Collected data entries:
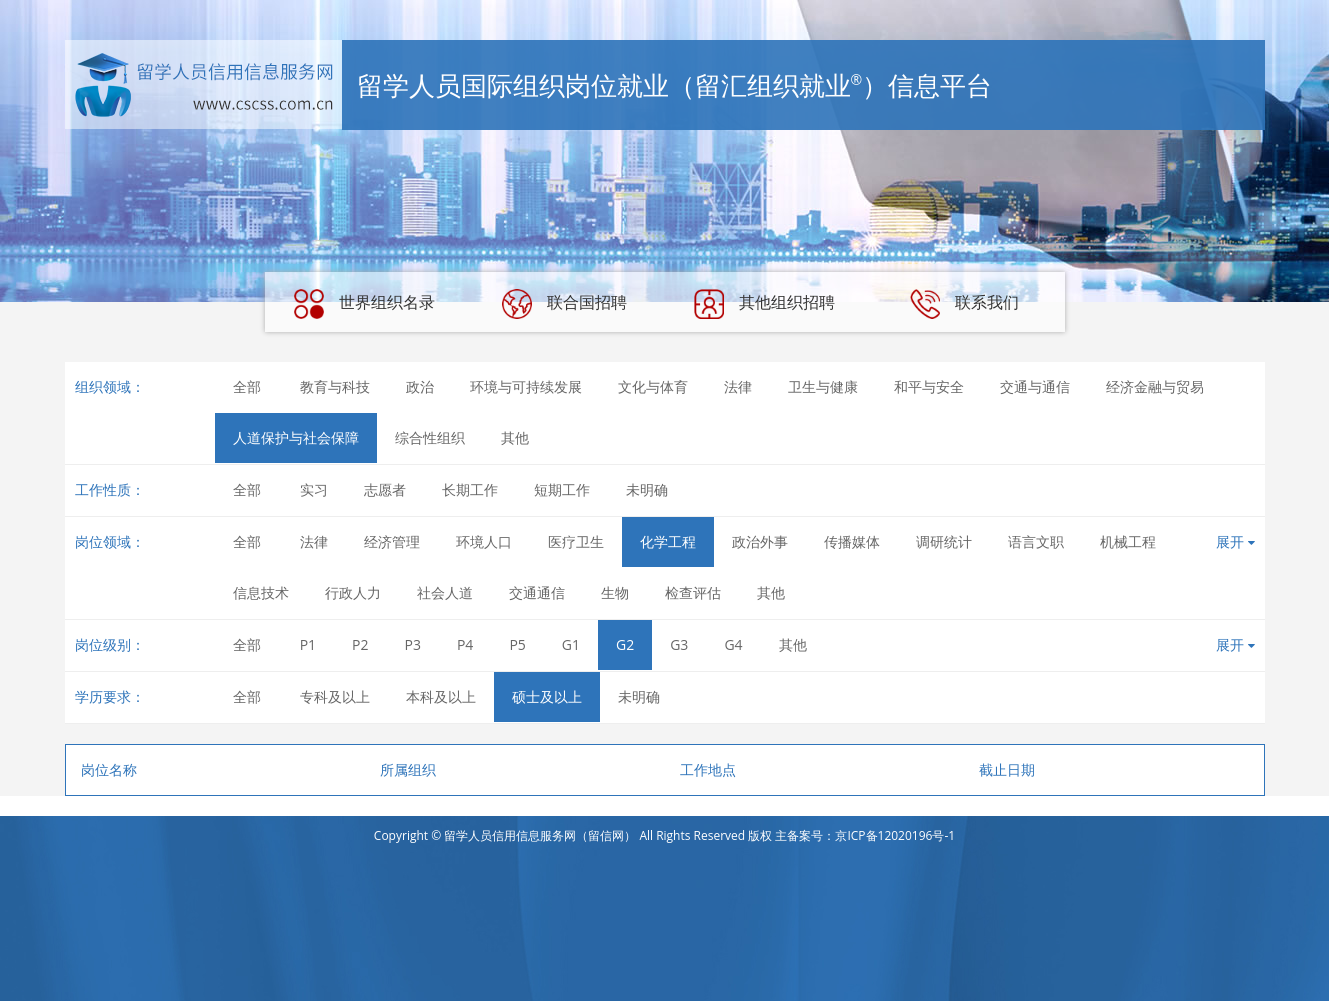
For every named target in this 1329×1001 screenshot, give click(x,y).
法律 (738, 386)
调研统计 (944, 541)
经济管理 (392, 541)
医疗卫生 (576, 541)
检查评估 (693, 592)
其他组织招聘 (764, 304)
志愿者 (385, 489)
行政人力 (353, 592)
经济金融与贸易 (1155, 386)
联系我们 (964, 304)
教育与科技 (335, 386)
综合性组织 (430, 437)
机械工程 (1128, 541)
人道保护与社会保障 (296, 437)
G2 (625, 644)
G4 (733, 644)
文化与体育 (653, 386)
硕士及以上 (547, 696)
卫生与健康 (823, 386)
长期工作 (470, 489)
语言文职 (1036, 541)
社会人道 (445, 592)
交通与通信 (1035, 386)
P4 (465, 644)
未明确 (647, 489)
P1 (308, 644)
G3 (679, 644)
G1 (571, 644)
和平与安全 (929, 386)
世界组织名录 (364, 304)
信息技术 (261, 592)
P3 (413, 644)
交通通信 (537, 592)
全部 (247, 386)
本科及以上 (441, 696)
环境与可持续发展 (526, 386)
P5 (517, 644)
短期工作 (562, 489)
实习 (314, 489)
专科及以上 (335, 696)
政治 (420, 386)
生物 (615, 592)
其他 (515, 437)
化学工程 (668, 541)
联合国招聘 (564, 304)
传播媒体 (852, 541)
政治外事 (760, 541)
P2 (360, 644)
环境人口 (484, 541)
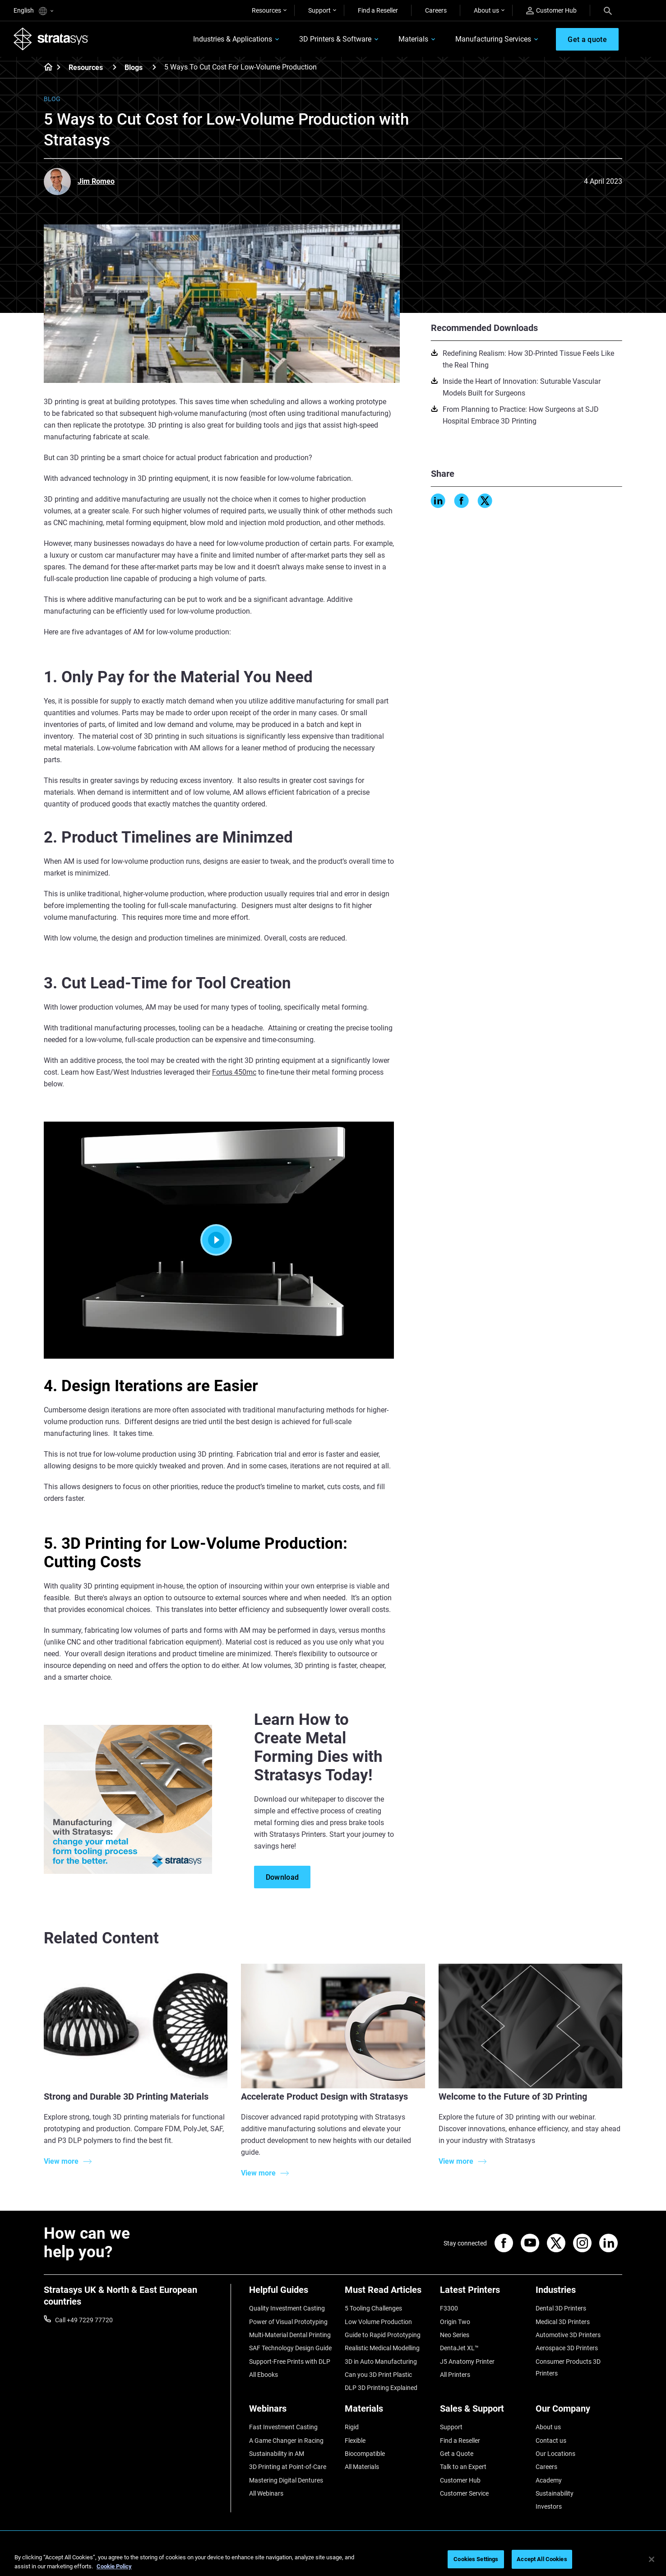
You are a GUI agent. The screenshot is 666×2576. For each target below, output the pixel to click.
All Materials (362, 2466)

Brief ->
In the records above, find each line holding "click" and copy it.

Answer box ->
For every named target in this 1329×1001 screenshot, give click(x,y).
You are a GUI agent. The screenshot is 666×2576. For each target below, output the pixel to click.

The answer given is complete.